Marius Markevicius, the American-born Lithuanian who is the director and co-producer of the widely acclaimed documentary The Other Dream Team, thinks long and hard before coming up with an apt analogy for the bronze-medal men’s basketball game at the 1992 Barcelona Olympics.
He knows what it means to his friends, family and countrymen, he understands how Lithuania’s overtime victory over Russia is viewed by his compatriots. He struggles a bit to put in some kind of North American context.
“This story is like Miracle on Ice,” he finally says, recalling the stunning victory for the United States over Russia at the 1980 Lake Placid Olympics.
“If,” he adds, “it was in 1776 and George Washington was in the stands and then all of America became obsessed with hockey.
“In this case, it’s genuine, the impact.”
The film, not released in theatres in Canada but available on DVD through its website, traces the rise of the country, and the sport, from the days of occupation by the former Soviet Union until that dramatic bronze-medal game.
Three of the central characters — Arvydas Sabonis, Sarunas Marciulionis and Valdemaras Chomicius — were starters on the Soviet Union team that won the 1988 Seoul Olympics gold medal, and to hear the story of the rise of Lithuania is touching and dramatic.
Theirs were stories of constant shadowing by KGB agents while they travelled the world, of turning into black marketers in such things as aspirin, cameras and clothes they could bring back to Lithuania and of having to smile contentedly at being “Russian” when they weren’t.
“My goal was to reach America and Canada,” said Markevicius. “Growing up as a Lithuanian in America, all my life was explaining my name and how weird it is and where you’re from, and it’s this little country that people hadn’t heard of, and if they have heard of Lithuania, a lot of times it’s because of basketball. But most people still — especially in the United States, we’re geographically inept — they don’t know anything about it, so I really wanted to tell this story to Americans, teach the western world about this story.”
It is a story that Raptors rookie centre Jonas Valanciunas knows well. He was born the year Lithuania won the bronze medal and has lived the history ever since. He has seen first-hand the impact men like Sabonis and Marciulionis have had in his homeland.
“They’re heroes,” said the director. “It’s hard to describe. Arvydas Sabonis and Marciulionis are the two most famous . . . I like to say it’s almost like Michael Jordan if we didn’t have any other sports in the United States. It’s hard to even describe it.
Or in Brazil, it’s Pele if they didn’t have surfing and Carnival. In Lithuania, as a small country, they don’t have a lot and they have this and it’s so important to them. So yes, they’re heroes.”
It’s a fact not lost on the 20-year-old Raptors centre, who represents the newest age of Lithuanian basketball.
“Everybody should know what happened in Lithuania at that time,” Valanciunas said. “Maybe this film is going to help to fight for independence in all other countries.
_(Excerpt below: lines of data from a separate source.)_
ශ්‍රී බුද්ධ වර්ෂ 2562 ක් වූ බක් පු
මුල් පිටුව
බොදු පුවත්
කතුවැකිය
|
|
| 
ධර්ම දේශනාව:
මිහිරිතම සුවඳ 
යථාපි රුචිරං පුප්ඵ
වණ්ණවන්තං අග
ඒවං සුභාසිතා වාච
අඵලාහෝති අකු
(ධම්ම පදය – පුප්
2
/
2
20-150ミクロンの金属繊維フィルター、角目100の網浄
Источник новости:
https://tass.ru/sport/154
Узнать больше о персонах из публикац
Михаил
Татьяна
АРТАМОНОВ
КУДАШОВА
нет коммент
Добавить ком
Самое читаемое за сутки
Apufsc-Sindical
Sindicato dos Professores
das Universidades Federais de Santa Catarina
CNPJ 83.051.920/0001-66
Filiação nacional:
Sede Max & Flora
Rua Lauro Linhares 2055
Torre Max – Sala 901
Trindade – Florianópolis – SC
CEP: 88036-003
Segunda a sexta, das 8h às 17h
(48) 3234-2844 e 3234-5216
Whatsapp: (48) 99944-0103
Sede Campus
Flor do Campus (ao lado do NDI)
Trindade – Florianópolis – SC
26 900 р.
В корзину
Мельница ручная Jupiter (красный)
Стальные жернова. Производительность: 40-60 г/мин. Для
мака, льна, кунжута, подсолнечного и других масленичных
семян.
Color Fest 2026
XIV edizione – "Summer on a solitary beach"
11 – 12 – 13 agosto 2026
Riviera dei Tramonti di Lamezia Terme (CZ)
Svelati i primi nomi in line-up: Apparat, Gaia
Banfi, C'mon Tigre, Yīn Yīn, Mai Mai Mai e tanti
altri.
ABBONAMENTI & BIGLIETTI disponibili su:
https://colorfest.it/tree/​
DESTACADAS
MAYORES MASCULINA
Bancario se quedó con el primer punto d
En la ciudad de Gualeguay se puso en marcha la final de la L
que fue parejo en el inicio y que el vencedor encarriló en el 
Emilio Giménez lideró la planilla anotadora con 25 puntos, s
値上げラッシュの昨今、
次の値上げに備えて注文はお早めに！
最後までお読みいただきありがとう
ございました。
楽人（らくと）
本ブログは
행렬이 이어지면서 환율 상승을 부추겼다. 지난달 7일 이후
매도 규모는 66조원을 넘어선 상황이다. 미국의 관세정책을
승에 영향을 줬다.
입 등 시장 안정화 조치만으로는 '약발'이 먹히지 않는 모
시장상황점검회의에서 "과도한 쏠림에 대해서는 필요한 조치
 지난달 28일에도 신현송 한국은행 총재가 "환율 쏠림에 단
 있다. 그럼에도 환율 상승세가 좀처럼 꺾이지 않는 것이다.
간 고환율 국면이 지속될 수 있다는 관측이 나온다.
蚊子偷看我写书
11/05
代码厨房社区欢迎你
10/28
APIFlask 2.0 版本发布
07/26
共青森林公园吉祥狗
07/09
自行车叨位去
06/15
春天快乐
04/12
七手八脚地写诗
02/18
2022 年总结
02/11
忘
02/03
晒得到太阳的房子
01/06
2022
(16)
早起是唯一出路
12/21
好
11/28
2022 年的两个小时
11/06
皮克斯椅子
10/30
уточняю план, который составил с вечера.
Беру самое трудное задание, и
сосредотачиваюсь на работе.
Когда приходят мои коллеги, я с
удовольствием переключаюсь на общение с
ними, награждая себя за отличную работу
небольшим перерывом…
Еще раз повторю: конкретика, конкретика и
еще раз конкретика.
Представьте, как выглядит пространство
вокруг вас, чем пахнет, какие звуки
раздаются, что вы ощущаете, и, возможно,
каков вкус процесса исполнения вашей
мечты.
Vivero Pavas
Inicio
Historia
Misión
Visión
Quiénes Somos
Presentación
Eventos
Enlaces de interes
“I have pride every time to play for Lithuania; I feel that Lithuania is something inside my heart.”
And he got the chance thanks in large part to the men who helped a country emerge.
The final act of the 90-minute film deals with Valanciunas’s draft night in 2011. His mother, Danute, understands where her son is in the history of her country, how he got there and how the journey truly began with that Olympic game.
“Some twists in history are really big and Lithuania got caught up in those twists,” she said to close the documentary. “For basketball players and for every young person, the walls have opened to choose your own path. They were born and raised in a different spirit, the independence spirit. They are the children of independence. That’s the truth.”